Git Archaeology

2023-03-21
programming, git

TL;DR: Check out my STUDY_NOTES.md on Git if you want a quick understanding of (ancient) Git internals!

I’ve been using Git since 2009. In all that time I never really bothered with understanding Git internals, because frankly after learning what a directed acyclic graph (DAG) was, everything just fell into place.

That’s going to change, because in the coming weeks, I will start contributing to Git on a somewhat regular basis (at least, that’s the plan). It won’t be the first time contributing to the project (which I did back in 2014), but I will need to begin studying how Git works under the hood.

To that end, I spent the better part of last weekend trying to understand Git’s internals. The current Git codebase is a bit daunting, and there’s no way that I’m going to read it all any time soon. But the very first commit of Git is small enough to read in one sitting, and so I tried compiling it (there were lots of errors), while taking notes in the source code directly. I also actually used the produced binaries to prove to myself that yes, this system actually does work even at this primitive stage.

Now, there are major differences between this ancient root-commit version of “Git” and modern Git. However, I’ve taken note of all such differences (at least as many as I could gather, within reason) by digging into the Git mailing list archive to try to make sense of why things were changed the way they were (e.g., How come we have so-called “pack” files? How come the SHA1 hash of an object (using sha1sum) is not the same as its directory name plus filename?) You can see my notes in the STUDY_NOTES.md file for the answers.

I have to admit that I found Linus Torvalds’ initial design decisions to be impressively elegant. Reading the first commit made me have multiple “ah-ha!” moments behind why Git has a distinction between the index and the working tree, why it doesn’t track empty directories, why Git doesn’t care if you blow away the working tree as long as the .git folder is intact, etc. And the code is pretty easy to follow! It’s a great resource for any aspiring C hacker.

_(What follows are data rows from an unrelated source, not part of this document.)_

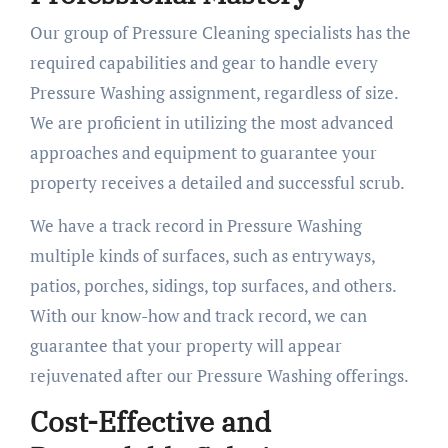
Our group of Pressure Cleaning specialists has the
required capabilities and gear to handle every
Pressure Washing assignment, regardless of size.
We are proficient in utilizing the most advanced
approaches and equipment to guarantee your
property receives a detailed and successful scrub.
We have a track record in Pressure Washing
multiple kinds of surfaces, such as entryways,
patios, porches, sidings, top surfaces, and others.
With our know-how and track record, we can
guarantee that your property will appear
rejuvenated after our Pressure Washing offerings.
Cost-Effective and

Note: I’ve reproduced the study notes below for posterity. Do check out the branch directly, or apply the patches yourself on the root commit.

Root-commit Git study notes

This is a special branch of Git for learning purposes. It is special because it is based off the absolute minimal “ancient” implementation of Git (Linus Torvald’s root commit at e83c5163316f89bfbde7d9ab23ca2e25604af290), with some small changes to make it easy to compile with Nix (see the Makefile changes) and also “feel” more like modern Git (namely, the use of .git/ instead of .dircache/). Yes, you can technically grab the 100th or so commit which basically has all of the changes I made, but you’d be dealing with a lot more code to read. If you just want to quickly understand Git’s data structures, there’s honestly nothing faster than reading the root commit (it’s only ~1000 lines of C, including comments) and with some additional notes to fill in any missing gaps (which this document tries to do).

The biggest revelation I had while creating these notes is that Git’s data structures have proven to be incredibly stable — the initial idea of an object database (.git/objects/...) and the cache (.git/index) were there from day 1 and are still the main workhorses for Git. Knowing these two concepts will radically reduce the perceived complexity of modern Git’s numerous bells and whistles, as every other thing you see in the .git folder are mere extensions of these two essential data structures.

This version comes with a basic Usage Guide to help users actually use the binaries that shipped with the root commit. Run make (you need the Nix package manager) and try to use the commands in the order described in the Usage Guide below. After (or perhaps before?) you run each command, read its source code. You might want to have a look at cache.h first — but the main “meat” of it all is in update-cache.c — which makes sense, because the cache is always updated first before anything is written to the object database.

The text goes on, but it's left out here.